**Action item:** Scan the data beneath this task and copy each line that includes "juostų".

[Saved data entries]
######
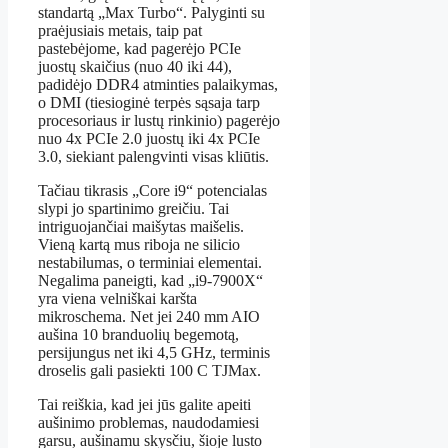
standartą „Max Turbo“. Palyginti su
praėjusiais metais, taip pat
pastebėjome, kad pagerėjo PCIe
juostų skaičius (nuo 40 iki 44),
padidėjo DDR4 atminties palaikymas,
o DMI (tiesioginė terpės sąsaja tarp
procesoriaus ir lustų rinkinio) pagerėjo
nuo 4x PCIe 2.0 juostų iki 4x PCIe
3.0, siekiant palengvinti visas kliūtis.
Tačiau tikrasis „Core i9“ potencialas
slypi jo spartinimo greičiu. Tai
intriguojančiai maišytas maišelis.
Vieną kartą mus riboja ne silicio
nestabilumas, o terminiai elementai.
Negalima paneigti, kad „i9-7900X“
yra viena velniškai karšta
mikroschema. Net jei 240 mm AIO
aušina 10 branduolių begemotą,
persijungus net iki 4,5 GHz, terminis
droselis gali pasiekti 100 C TJMax.
Tai reiškia, kad jei jūs galite apeiti
aušinimo problemas, naudodamiesi
garsu, aušinamu skysčiu, šioje lusto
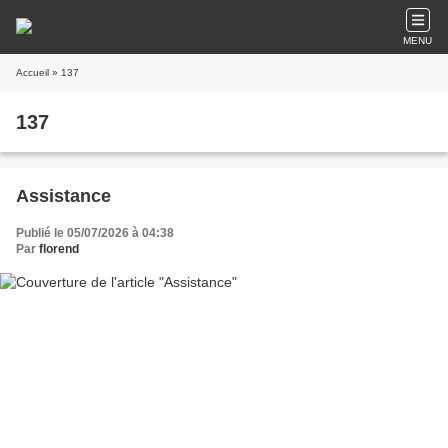
MENU
Accueil
» 137
137
Assistance
Publié le 05/07/2026 à 04:38
Par
florend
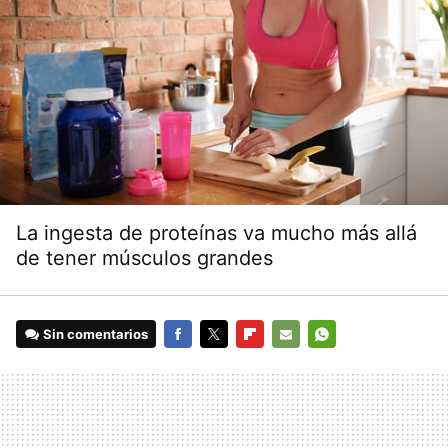
La ingesta de proteínas va mucho más allá
de tener músculos grandes
Sin comentarios
FACEBOOK
TWITTER
FLIPBOARD
E-
WHATSAPP
MAIL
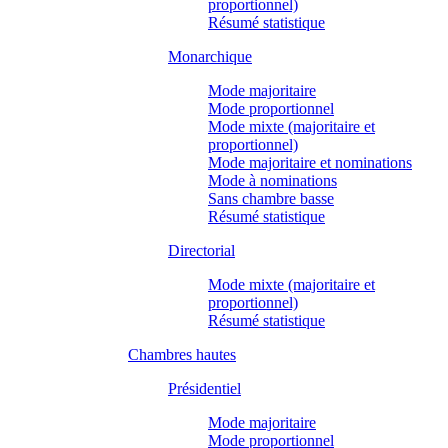
proportionnel)
Résumé statistique
Monarchique
Mode majoritaire
Mode proportionnel
Mode mixte (majoritaire et
proportionnel)
Mode majoritaire et nominations
Mode à nominations
Sans chambre basse
Résumé statistique
Directorial
Mode mixte (majoritaire et
proportionnel)
Résumé statistique
Chambres hautes
Présidentiel
Mode majoritaire
Mode proportionnel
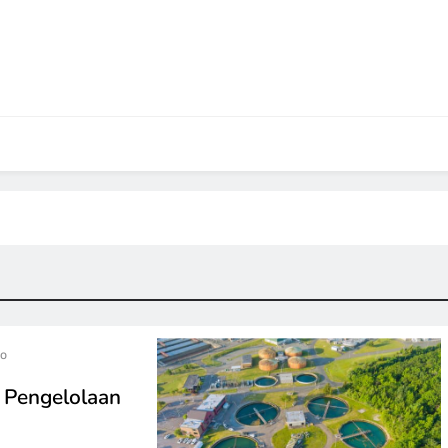
go
n Pengelolaan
######
**Answer area:**
juostų skaičius (nuo 40 iki 44),
nuo 4x PCIe 2.0 juostų iki 4x PCIe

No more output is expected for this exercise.